For batch operations with hundreds of parts, consider implementing a batch pre-validation endpoint in SAP that accepts an array of part numbers and returns duplicate status for all in a single call. This reduces network overhead compared to individual GET requests per part.

Monitor table PLM_PART_LOCK (if using the lock table approach) or database lock wait statistics to identify performance bottlenecks. In high-concurrency scenarios, you may need to implement a distributed lock using Redis or similar external cache to coordinate across multiple SAP application servers.

This three-layer validation approach ensures data integrity while maintaining reasonable API performance for batch part creation operations.

This is a known limitation with SAP PLM 2020’s API layer. The duplicate check runs at database commit time, but if multiple API requests are processed in parallel or rapid succession, they can both pass the check before either commits. You need to implement a custom BAdI that performs the duplicate check synchronously before the main transaction starts.

The core issue is that SAP PLM’s duplicate check in 2020 uses a SELECT query without row locking, so concurrent transactions don’t see each other’s uncommitted data. You need database-level locking. Implement BAdI IF_PLM_PART_VALIDATION and use SELECT SINGLE FOR UPDATE to lock the part number before creation. This forces concurrent API requests to wait for each other.

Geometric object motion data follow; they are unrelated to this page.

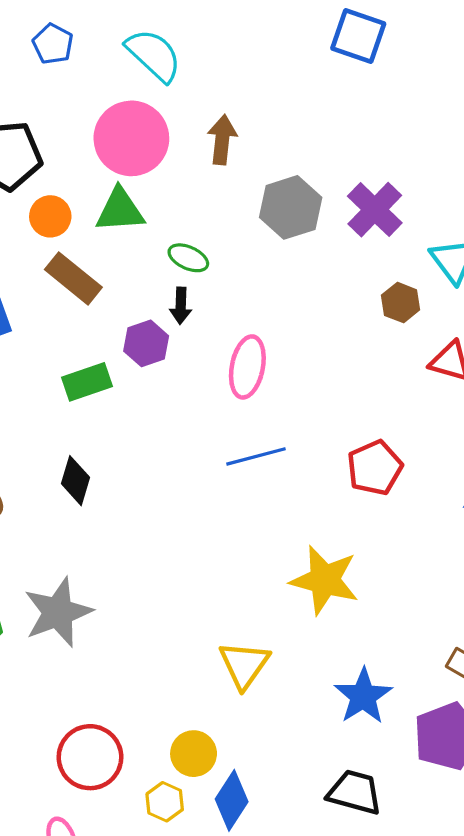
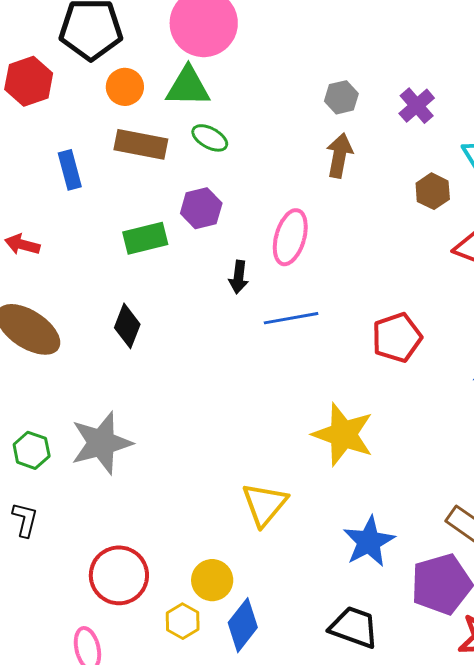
brown arrow: (222, 140) -> (339, 155), moved
gray hexagon: (291, 207) -> (341, 97), size x0.6
purple cross: (375, 210) -> (417, 106), size x0.7
green ellipse: (188, 258) -> (210, 138), moved
brown rectangle: (73, 278) -> (141, 144), turned -33
black arrow: (181, 306) -> (239, 277), moved

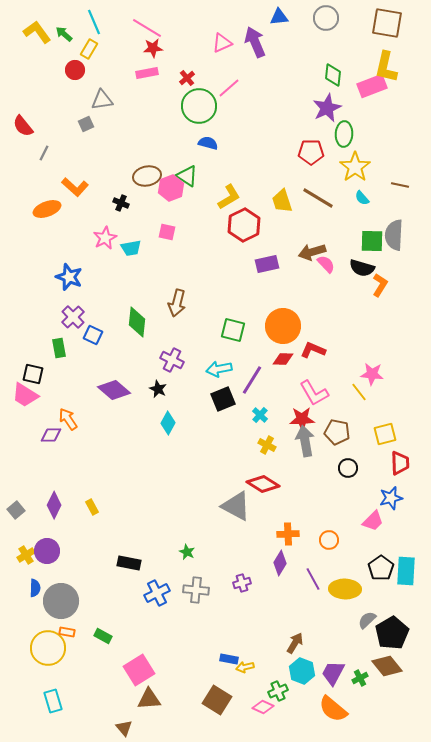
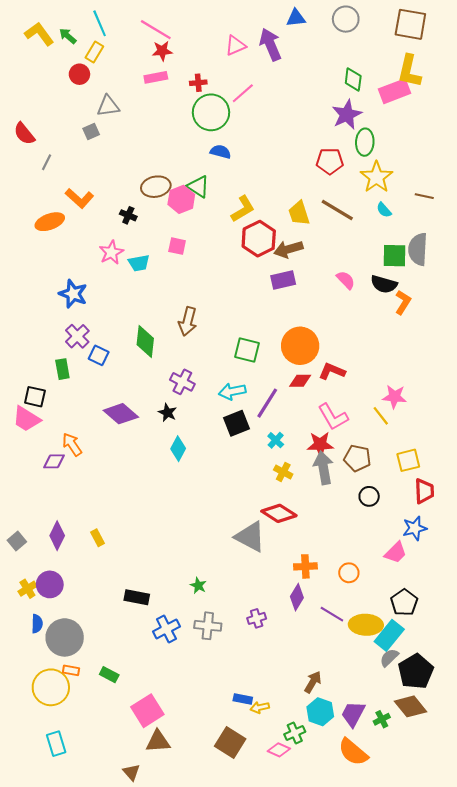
red cross: (187, 78) -> (198, 83), turned 35
brown arrow: (312, 252) -> (288, 249), moved
cyan rectangle: (406, 571) -> (389, 635), moved, turned 36
purple line: (313, 579) -> (332, 614), turned -30

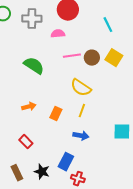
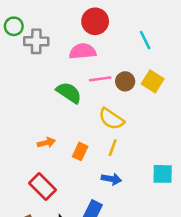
gray cross: (32, 19) -> (36, 41), moved
pink semicircle: (58, 34) -> (83, 51), size x1.5
green semicircle: (34, 66) -> (69, 93), moved
red rectangle: (26, 142) -> (43, 186), size x1.5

We implemented a solution using BAdI IF_PLM_PART_VALIDATION with a database lock check. Before allowing part creation, the BAdI queries the database with FOR UPDATE to lock any existing part with the same number. This prevents race conditions when multiple API requests arrive simultaneously. You can also add a pre-check in your integration layer that queries the existing parts table before submitting the creation request, though that adds network overhead and doesn’t fully solve the race condition without proper locking at the SAP side.

We solved this by implementing a custom validation BAdI that not only checks for duplicates but also maintains a temporary lock table for API-based part creation. When an API request starts, we insert the part number into a lock table with a timestamp. Other requests check this table first and fail if the part number is already locked. After the part is created or the request fails, we remove the lock entry. This handles both the duplicate check and prevents race conditions without relying solely on database locking.